*** Extracted data
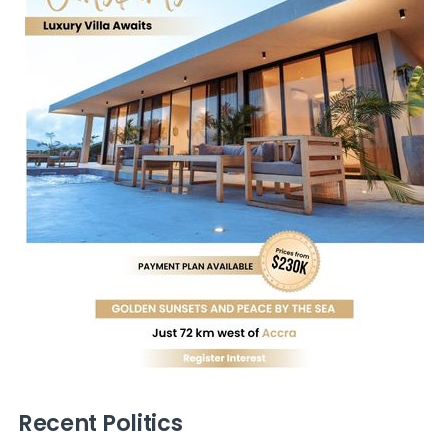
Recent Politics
******
*** Extracted data
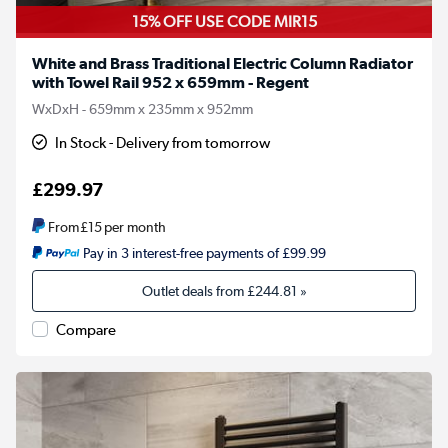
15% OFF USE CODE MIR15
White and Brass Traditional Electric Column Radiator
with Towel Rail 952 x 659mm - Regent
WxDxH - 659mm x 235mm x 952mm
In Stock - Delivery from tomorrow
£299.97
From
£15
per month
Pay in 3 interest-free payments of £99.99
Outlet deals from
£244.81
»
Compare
******
*** Extracted data
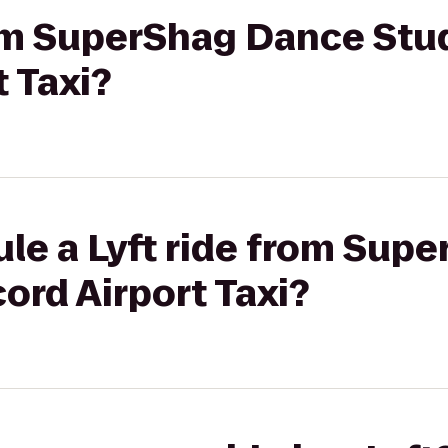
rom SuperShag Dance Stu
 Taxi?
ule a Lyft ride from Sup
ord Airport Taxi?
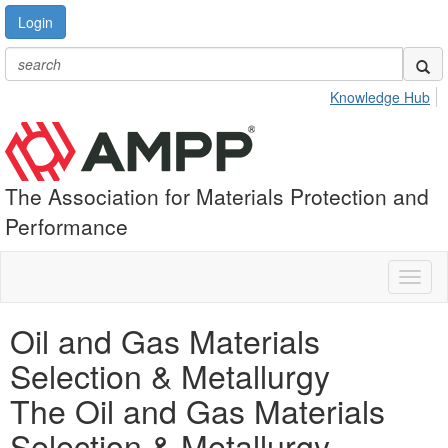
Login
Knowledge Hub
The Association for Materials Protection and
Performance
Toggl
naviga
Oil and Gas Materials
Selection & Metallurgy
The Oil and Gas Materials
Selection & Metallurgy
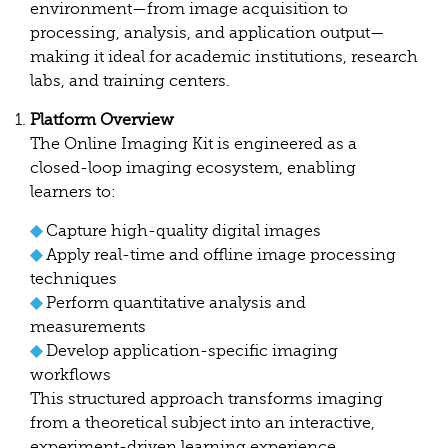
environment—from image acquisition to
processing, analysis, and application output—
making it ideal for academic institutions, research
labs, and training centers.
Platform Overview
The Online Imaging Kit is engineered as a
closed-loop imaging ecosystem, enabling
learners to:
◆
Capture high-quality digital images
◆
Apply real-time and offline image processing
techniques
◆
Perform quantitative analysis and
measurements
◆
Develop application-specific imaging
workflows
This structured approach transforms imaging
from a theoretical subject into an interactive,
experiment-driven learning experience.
******
[Task requirements] When you reach the line with "Performance" in the records above, begin repeating the lines exactly, and stop after the line with "Platform Overview". Skip all pictures.

[Answer space]
Performance
Toggl
naviga
Oil and Gas Materials
Selection & Metallurgy
The Oil and Gas Materials
Selection & Metallurgy
environment—from image acquisition to
processing, analysis, and application output—
making it ideal for academic institutions, research
labs, and training centers.
Platform Overview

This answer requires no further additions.